- Opening Delimiter -

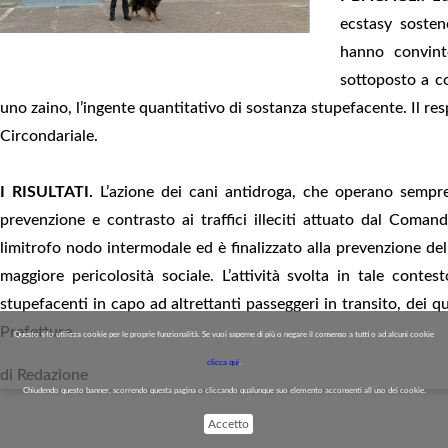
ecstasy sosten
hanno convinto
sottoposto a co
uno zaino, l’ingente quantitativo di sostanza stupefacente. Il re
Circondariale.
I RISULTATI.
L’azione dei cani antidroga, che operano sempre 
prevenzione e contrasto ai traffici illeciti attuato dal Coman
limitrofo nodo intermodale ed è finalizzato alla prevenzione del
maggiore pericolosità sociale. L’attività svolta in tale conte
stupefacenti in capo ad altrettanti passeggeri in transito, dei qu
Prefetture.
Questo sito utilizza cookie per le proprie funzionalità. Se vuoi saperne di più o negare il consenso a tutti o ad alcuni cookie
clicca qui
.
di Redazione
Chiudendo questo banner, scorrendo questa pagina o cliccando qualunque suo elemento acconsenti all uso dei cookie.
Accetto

- Closing Delimiter -

## Task description:
Count the lines in the entries above that hold the string "cookie", and give that count without any other text.

## Written response:
2